With greenwashing quickly becoming the next focus of climate litigants, the UK regulators are under an increasing pressure to identify and intervene in alleged greenwash cases. So far, both the regulatory and activist attention has been centred on misalignment between corporate marketing statements and real actions. Yet this focus is set to change.
The recent approach adopted by the Advertising Standards Authority (ASA) towards scrutinising compliance of public-facing adverts shows an increasing willingness to look behind the bus stop billboards, into the financial books of the advertising entity. These can be truly revealing – although many corporates have made net zero pledges pertinent to their own greenhouse gas emissions, such pledges are often silent, or ambiguous at best, on emissions their activities facilitate. Think about business loans to oil projects, or insurance cover to mining developments, or a pension fund’s investment in new fossil fuel infrastructure. These ‘portfolio’ or ‘advisory’ emissions have been subject to a lot of controversy to a point where a credible net zero alliance cannot exist without addressing them.

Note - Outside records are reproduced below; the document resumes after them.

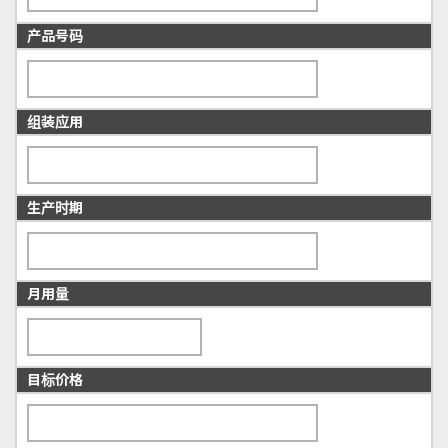
产品号码
组装应用
生产时期
月用量
目标价格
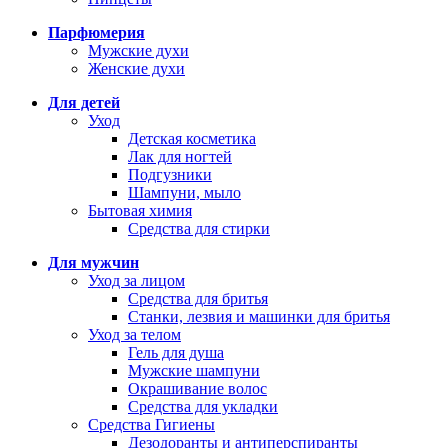
Парфюмерия
Мужские духи
Женские духи
Для детей
Уход
Детская косметика
Лак для ногтей
Подгузники
Шампуни, мыло
Бытовая химия
Средства для стирки
Для мужчин
Уход за лицом
Средства для бритья
Станки, лезвия и машинки для бритья
Уход за телом
Гель для душа
Мужские шампуни
Окрашивание волос
Средства для укладки
Средства Гигиены
Дезодоранты и антиперспиранты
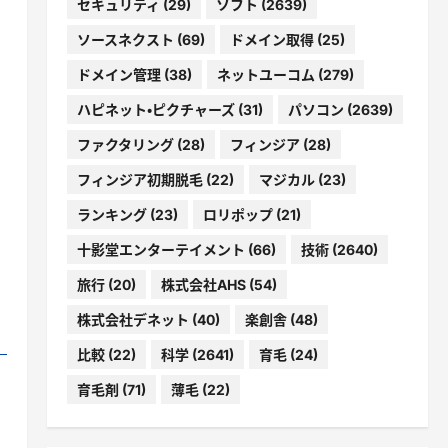
セキュリティ
(29)
ソフト
(2639)
ソースネクスト
(69)
ドメイン取得
(25)
ドメイン管理
(38)
ネットユーコム
(279)
ハピネット・ピクチャーズ
(31)
パソコン
(2639)
ファクタリング
(28)
フィンジア
(28)
フィンジア初期脱毛
(22)
マジカル
(23)
ランキング
(23)
ロリポップ
(21)
十影堂エンターテイメント
(66)
技術
(2640)
旅行
(20)
株式会社AHS
(54)
株式会社デネット
(40)
楽創舎
(48)
比較
(22)
科学
(2641)
育毛
(24)
育毛剤
(71)
薄毛
(22)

Indeed members of the recently established decarbonisation alliances, including the Net-Zero Asset Owner Alliance, or the Net-Zero Insurance Alliance explicitly pledge to decarbonise their investment portfolios.
Lack of action on such explicit pledges can on its own constitute a ground for a greenwashing case, while annual reports are can provide ideal material for building such a case. However, vis-à-vis their advertising practices, corporate portfolios can corroborate evidence of marketing greenwash as any dichotomy between what is advertised and what is financed can be seen as a misleadingly selective promotion. This is exactly what happened in the widely reported action that the ASA took against HSBC – in its draft recommendations for the bank, the ASA is reported to have deemed two HSBC adverts as selectively promoting the bank’s green initiatives, while omitting information about its continued financing of corporations with large carbon footprints.

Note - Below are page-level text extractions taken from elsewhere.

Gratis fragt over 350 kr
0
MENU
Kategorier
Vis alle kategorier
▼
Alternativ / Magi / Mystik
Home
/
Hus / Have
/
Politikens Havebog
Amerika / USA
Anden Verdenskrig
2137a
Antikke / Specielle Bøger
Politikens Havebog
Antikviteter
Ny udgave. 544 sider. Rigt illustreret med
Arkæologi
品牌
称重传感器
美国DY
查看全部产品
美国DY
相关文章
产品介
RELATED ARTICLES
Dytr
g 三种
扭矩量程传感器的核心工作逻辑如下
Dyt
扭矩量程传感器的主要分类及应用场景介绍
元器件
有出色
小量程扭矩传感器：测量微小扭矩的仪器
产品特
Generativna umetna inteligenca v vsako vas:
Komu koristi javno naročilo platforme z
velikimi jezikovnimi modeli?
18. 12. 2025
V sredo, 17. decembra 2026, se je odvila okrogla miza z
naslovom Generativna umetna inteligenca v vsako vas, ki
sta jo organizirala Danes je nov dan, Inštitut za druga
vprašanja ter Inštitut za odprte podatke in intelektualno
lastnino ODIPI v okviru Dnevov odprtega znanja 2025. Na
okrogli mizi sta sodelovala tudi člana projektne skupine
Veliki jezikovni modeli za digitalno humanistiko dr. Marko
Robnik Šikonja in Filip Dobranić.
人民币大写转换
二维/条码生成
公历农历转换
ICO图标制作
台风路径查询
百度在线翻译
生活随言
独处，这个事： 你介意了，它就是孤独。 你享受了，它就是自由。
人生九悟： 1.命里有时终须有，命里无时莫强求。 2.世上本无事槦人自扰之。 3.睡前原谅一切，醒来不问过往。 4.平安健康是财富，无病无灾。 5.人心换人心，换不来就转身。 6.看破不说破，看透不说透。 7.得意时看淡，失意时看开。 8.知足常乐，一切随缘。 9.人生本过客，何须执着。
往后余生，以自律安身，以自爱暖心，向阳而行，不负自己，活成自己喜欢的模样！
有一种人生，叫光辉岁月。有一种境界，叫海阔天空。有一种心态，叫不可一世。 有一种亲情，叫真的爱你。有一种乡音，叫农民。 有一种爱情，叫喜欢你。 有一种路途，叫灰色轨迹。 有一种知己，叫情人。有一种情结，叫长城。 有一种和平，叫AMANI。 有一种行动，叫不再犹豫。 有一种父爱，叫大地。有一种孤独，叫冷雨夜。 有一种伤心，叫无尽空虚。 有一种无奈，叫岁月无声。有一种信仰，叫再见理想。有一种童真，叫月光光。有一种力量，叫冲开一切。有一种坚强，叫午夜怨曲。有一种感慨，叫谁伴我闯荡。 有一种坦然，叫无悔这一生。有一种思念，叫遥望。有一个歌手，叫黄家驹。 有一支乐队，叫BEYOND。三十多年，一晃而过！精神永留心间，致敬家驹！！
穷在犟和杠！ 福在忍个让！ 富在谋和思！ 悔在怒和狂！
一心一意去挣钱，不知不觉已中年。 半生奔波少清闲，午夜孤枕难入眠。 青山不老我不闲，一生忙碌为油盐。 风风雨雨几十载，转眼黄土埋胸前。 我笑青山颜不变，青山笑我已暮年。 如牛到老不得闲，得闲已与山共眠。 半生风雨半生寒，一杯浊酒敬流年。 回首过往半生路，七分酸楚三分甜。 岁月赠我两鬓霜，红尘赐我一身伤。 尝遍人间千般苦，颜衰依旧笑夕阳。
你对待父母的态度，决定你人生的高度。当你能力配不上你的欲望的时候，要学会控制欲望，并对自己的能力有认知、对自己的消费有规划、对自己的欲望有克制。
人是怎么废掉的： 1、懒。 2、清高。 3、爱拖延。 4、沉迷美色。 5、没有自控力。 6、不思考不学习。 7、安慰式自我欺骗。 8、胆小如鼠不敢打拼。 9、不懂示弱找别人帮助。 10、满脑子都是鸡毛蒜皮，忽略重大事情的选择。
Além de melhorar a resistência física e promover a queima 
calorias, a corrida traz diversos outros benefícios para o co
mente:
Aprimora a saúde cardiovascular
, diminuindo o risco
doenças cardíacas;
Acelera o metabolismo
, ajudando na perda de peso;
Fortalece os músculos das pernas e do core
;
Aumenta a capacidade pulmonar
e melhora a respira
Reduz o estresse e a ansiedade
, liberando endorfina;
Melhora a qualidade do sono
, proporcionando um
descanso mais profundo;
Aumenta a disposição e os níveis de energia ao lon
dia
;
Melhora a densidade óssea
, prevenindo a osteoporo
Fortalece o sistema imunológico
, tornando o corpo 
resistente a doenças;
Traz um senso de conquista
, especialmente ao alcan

With an ever-expanding class of potential defendants in greenwashing lawsuits, and artificial intelligence allowing for a fast and accurate review of extensive corporate reports, institutional investors, insurers, as well as their advisors are put on notice to walk their net zero talk in both their business and investment decisions.
As evidence, the ASA cited information from HSBC’s annual report, which disclosed that its current financed emissions equated to 35.8mn tonnes of carbon dioxide per year for oil and gas projects alone. It also noted that HSBC will continue to finance thermal coal mining until 2040.